If residential development were cut back, the other two categories could be increased proportionately. Depending on the total number of residential units built, some percentage (15%) is expected to be set aside as affordable housing. At this point it is unclear what kind of subsidy (public or private) would be required to support the 600-860 affordable units.

—–

To protect against a 16-inch sea level rise (most of the area is barely above sea level), a new storm drainage and flood protection plan will have to be instituted. This could include a seawall at the Union Pacific railroad tracks. It also probably means that the fields for both outdoor venues would not be sunken as the Coliseum is. Instead they would be at grade or higher.

——

Here’s a surefire win:

“Sports teams should be encouraged to provide ad hoc transit between the game venues and other transit stations, in order to avoid congestion at maximum event times.”

The teams’ parking is already being compromised. Surely they’ll lap this request for team-provided shuttles right up.

——-

Much of the rest of the Specific Plan is devoted to detailed zoning changes. I’m not going to get into that, we all know what the big picture is here: sports and mixed-use. The EIR is due in two weeks. Expect a much longer post for that, along with a lot of questions from community groups.

13 thoughts on “Coliseum City Specific Plan Final Draft Released

  1. And then hopefully we’ll see each team’s plan in the next few months. The saga us ramping up.

  2. It’s so difficult, to get something built even if you have available land, and a willing team ownership. Of course, assuming the Raiders and (or) A’s, are actually willing.
    This is difficult under the best set of circumstances, and I don’t think anyone would confuse Oakland, the Raiders, and the A’s, as the best set of circumstances.

  3. The start of chapter 7 of the Specific Plan talks about impact fees and the role they could play in this project. This is something I’ve been talking and thinking about often lately. In November of last year Oakland began a study of implementing new impact fees for the city. These fees would be the most likely funding source for affordable housing. The East Bay Express wrote about the issue:

    http://www.eastbayexpress.com/oakland/can-oakland-afford-affordable-housing/Content?oid=3879816

    When Schaaf was elected mayor, this was one of the initial subjects that was dressed:

    http://www.bizjournals.com/sanfrancisco/blog/2014/11/libby-schaaf-oakland-mayor-development-impact-fees.html?page=all

    It’s something that we should all be thinking about now, because the numbers that are being mentioned with regard to affordable housing, as ML pointed out, will need to be subsidized. Impact fees in Oakland are coming, make no mistake. Even if the number is closer to the $30k per unit charged in Milpitas as opposed to the $100k per unit charged in San Francisco, if the Coliseum City housing number reaches 4,000 units, we’re talking about an additional $120 million or so in development fees added on to the final cost of the project.

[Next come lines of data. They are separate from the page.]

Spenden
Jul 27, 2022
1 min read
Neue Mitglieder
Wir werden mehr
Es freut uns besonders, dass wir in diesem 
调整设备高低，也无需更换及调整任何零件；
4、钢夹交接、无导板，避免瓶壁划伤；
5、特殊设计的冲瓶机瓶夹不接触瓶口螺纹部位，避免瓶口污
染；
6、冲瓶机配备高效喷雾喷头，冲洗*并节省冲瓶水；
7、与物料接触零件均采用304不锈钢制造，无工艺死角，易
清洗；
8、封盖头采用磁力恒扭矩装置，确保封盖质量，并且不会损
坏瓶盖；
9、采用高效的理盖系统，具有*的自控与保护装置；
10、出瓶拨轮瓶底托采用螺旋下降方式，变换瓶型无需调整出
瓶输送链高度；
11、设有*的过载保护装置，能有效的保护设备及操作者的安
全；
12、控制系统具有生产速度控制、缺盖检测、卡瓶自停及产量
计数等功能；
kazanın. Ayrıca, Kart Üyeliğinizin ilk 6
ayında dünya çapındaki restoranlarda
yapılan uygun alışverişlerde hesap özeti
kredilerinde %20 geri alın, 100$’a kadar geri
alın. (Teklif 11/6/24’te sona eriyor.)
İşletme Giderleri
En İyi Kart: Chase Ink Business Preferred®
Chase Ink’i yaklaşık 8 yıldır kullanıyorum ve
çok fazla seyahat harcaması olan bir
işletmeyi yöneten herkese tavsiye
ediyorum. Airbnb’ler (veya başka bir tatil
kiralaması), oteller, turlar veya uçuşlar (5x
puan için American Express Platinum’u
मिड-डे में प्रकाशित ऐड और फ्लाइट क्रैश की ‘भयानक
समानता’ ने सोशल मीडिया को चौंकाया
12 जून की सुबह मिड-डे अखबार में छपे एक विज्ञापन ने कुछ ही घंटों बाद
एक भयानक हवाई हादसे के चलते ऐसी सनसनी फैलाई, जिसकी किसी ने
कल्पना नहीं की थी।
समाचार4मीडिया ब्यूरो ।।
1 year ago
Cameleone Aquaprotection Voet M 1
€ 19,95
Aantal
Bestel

    At some point, hopefully soon, we’re going to start talking about what is an acceptable trade off in order to build new sports venues in Oakland. Coliseum developers are going to want serious exemptions with this project. It may be an exemption to property taxes (like the Giants have in San Francisco) or an exemption to impact fees for Coliseum City. Either way, we’re talking big numbers here. To quote Joe Tuman, “you always end up paying big for stadium; even when you don’t mean too.”

    Oakland’s impact study specifically names Coliseum City as part of its study:

    https://www3.mydocsonline.com/pub/hbancstaff/2014%2012%2002%20Oakland%20CEDC%20Agenda%20Item%20No%209%20staff%20report.pdf

    I’ll reserve my thoughts/rant on this subject for the EIR post. But it’s something every Oakland and Alameda County resident should be thinking about now.

    • Interesting stuff. And yet I fully expect the Oakland only crowd to brush it off.

    • Acceptable trade off indeed. These municipalities give a lot to host major North American sports franchises, and we can rest assured that Oakland/Alameda County will be forced to give more than most.

    • The staff report to the City Council on hiring the consultant to study impact fees specifically states that the fees likely to be approved will be well short of what would be legally allowed as a result of the nexus study, which must document the relationship between the amount of the fee and the cost of improvements/programs needing to be funded. It recognizes that excessive fees will likely have a chilling effect on new development. The process will include stakeholders, including property owners and developers, who will clearly represent their interests.

      Oakland needs to be careful since it does need to capture “fair share” impact fees to help pay the cost of new development yet not charge so high a fee as to discourage such development. Development in Fremont or San Jose would have required payment of such fees, probably way more than Oakland will. Mayor Schaaf is on record supporting fee increases, but she is also on record supporting new facilities for the A’s and Raiders. She is a bright and capable person who is aware of the trade-off — let’s give her a chance to come up with something workable.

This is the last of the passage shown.